If you take a particular case (say $n=5$) and you consider the LDL or Cholesky decomposition of this matrix you notice something very interesting: ( WA link).
So one should try to prove that our matrix $A$ is the product
$$A = L \cdot L^t$$
where
$L = (\binom{i}{j})_{0\le i,j \le n}$.This translates into the equalities:
$$\sum_k\binom{i}{k} \binom{j}{k} = \sum_k\binom{i}{k} \binom{j}{j-k}= \binom{i+j}{j}$$
Note that $L$ is lower triangular with $1$ on the diagonal, so invertible.
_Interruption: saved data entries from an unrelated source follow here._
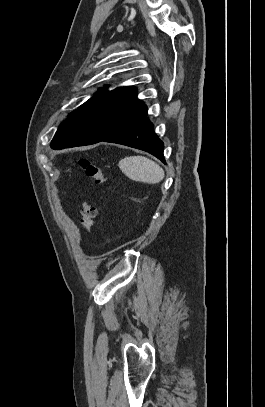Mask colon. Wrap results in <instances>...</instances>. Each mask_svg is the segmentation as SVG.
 Here are the masks:
<instances>
[{"mask_svg":"<svg viewBox=\"0 0 265 407\" xmlns=\"http://www.w3.org/2000/svg\"><path fill=\"white\" fill-rule=\"evenodd\" d=\"M78 165L95 187H101L106 183L107 178L103 168L100 165L92 163L87 159L78 160ZM96 215L97 208L94 203V195H91L85 198L82 202L81 224L86 234L90 233L94 225Z\"/></svg>","mask_w":265,"mask_h":407,"instance_id":"1","label":"colon"}]
</instances>
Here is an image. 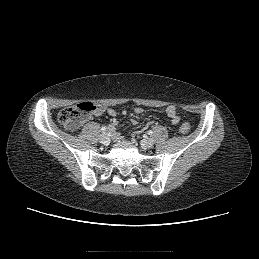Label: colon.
<instances>
[{"label":"colon","mask_w":259,"mask_h":259,"mask_svg":"<svg viewBox=\"0 0 259 259\" xmlns=\"http://www.w3.org/2000/svg\"><path fill=\"white\" fill-rule=\"evenodd\" d=\"M98 107L92 102H82L62 109L58 114L59 123L67 130H76L90 115L96 113ZM191 130L189 123L184 122L180 126L183 134Z\"/></svg>","instance_id":"1"}]
</instances>
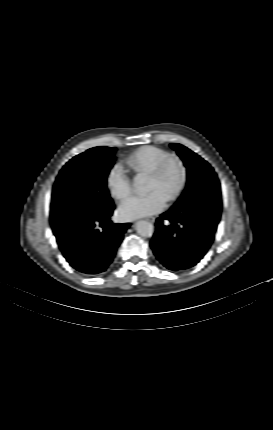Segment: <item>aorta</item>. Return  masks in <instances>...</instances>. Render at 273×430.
Masks as SVG:
<instances>
[{
    "label": "aorta",
    "mask_w": 273,
    "mask_h": 430,
    "mask_svg": "<svg viewBox=\"0 0 273 430\" xmlns=\"http://www.w3.org/2000/svg\"><path fill=\"white\" fill-rule=\"evenodd\" d=\"M134 187L138 193H145L148 191V181L142 177H136L134 179ZM135 229L140 236L151 237L154 232L153 224L140 220L136 222Z\"/></svg>",
    "instance_id": "aorta-1"
}]
</instances>
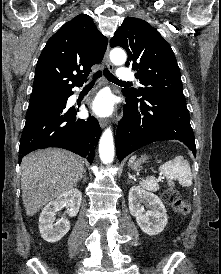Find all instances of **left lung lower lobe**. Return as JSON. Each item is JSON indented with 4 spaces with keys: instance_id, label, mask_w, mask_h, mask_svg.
Instances as JSON below:
<instances>
[{
    "instance_id": "0a47b994",
    "label": "left lung lower lobe",
    "mask_w": 221,
    "mask_h": 274,
    "mask_svg": "<svg viewBox=\"0 0 221 274\" xmlns=\"http://www.w3.org/2000/svg\"><path fill=\"white\" fill-rule=\"evenodd\" d=\"M124 116L116 131L119 161L156 141L179 140L195 155L196 146L186 99L137 100L127 97Z\"/></svg>"
}]
</instances>
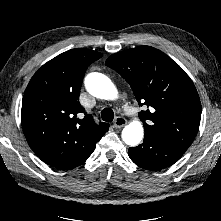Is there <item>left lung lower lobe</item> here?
Masks as SVG:
<instances>
[{
  "label": "left lung lower lobe",
  "mask_w": 221,
  "mask_h": 221,
  "mask_svg": "<svg viewBox=\"0 0 221 221\" xmlns=\"http://www.w3.org/2000/svg\"><path fill=\"white\" fill-rule=\"evenodd\" d=\"M128 153L137 166L146 170L158 171L177 162L185 150L144 135L143 143L129 148Z\"/></svg>",
  "instance_id": "left-lung-lower-lobe-1"
}]
</instances>
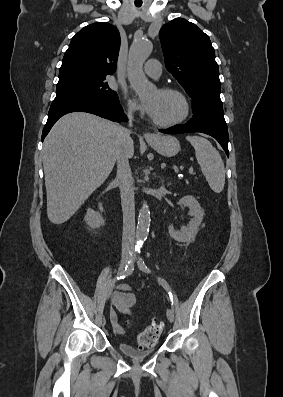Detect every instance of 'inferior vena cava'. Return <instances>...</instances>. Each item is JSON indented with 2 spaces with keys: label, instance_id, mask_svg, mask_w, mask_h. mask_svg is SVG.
Here are the masks:
<instances>
[{
  "label": "inferior vena cava",
  "instance_id": "obj_1",
  "mask_svg": "<svg viewBox=\"0 0 283 397\" xmlns=\"http://www.w3.org/2000/svg\"><path fill=\"white\" fill-rule=\"evenodd\" d=\"M130 124L132 123V111H128ZM130 128L121 127L119 131L123 147L117 156V178L120 180V195L123 211V249H132L135 236V208L134 192L130 187L131 170L128 161L126 144L130 141Z\"/></svg>",
  "mask_w": 283,
  "mask_h": 397
}]
</instances>
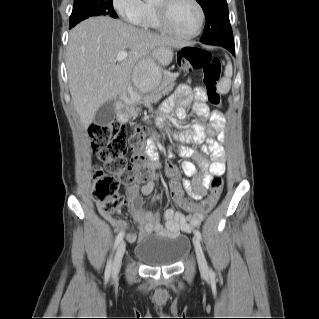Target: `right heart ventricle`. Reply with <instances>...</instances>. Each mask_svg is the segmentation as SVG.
Here are the masks:
<instances>
[{"mask_svg": "<svg viewBox=\"0 0 319 319\" xmlns=\"http://www.w3.org/2000/svg\"><path fill=\"white\" fill-rule=\"evenodd\" d=\"M154 4L155 3L149 1L145 3L144 13L140 20V26L157 30L160 29V24L156 15Z\"/></svg>", "mask_w": 319, "mask_h": 319, "instance_id": "e07e8e85", "label": "right heart ventricle"}]
</instances>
In fact, its inverse can be explicitely given
$$L^{-1} = ((-1)^{i-k} \binom{i}{j})$$
One can prove a more general equality
$$L^{a}\cdot L^{b}=L^{a+b}$$
where $L_{ij}^a =a^{i-j} \binom{i}{j}$.
So now we get
$$A^{-1} = (L\cdot L^t)^{-1}= (L^{-1})^t \cdot L^{-1}$$
so clearly with integral elements, although I can't notice a particularly nice form for the entries.
Notice: matrices of the form $\binom{a+i+j}{j}$, or $\binom{a+i}{j}$, or $\binom{a-i}{j}$, or more generally, $\binom{a \pm i + b j}{j}$ also have nice LU decompositions. ($a$, $b$ parameters). The L part (the lower triangular part) is always $\binom{i}{j}$.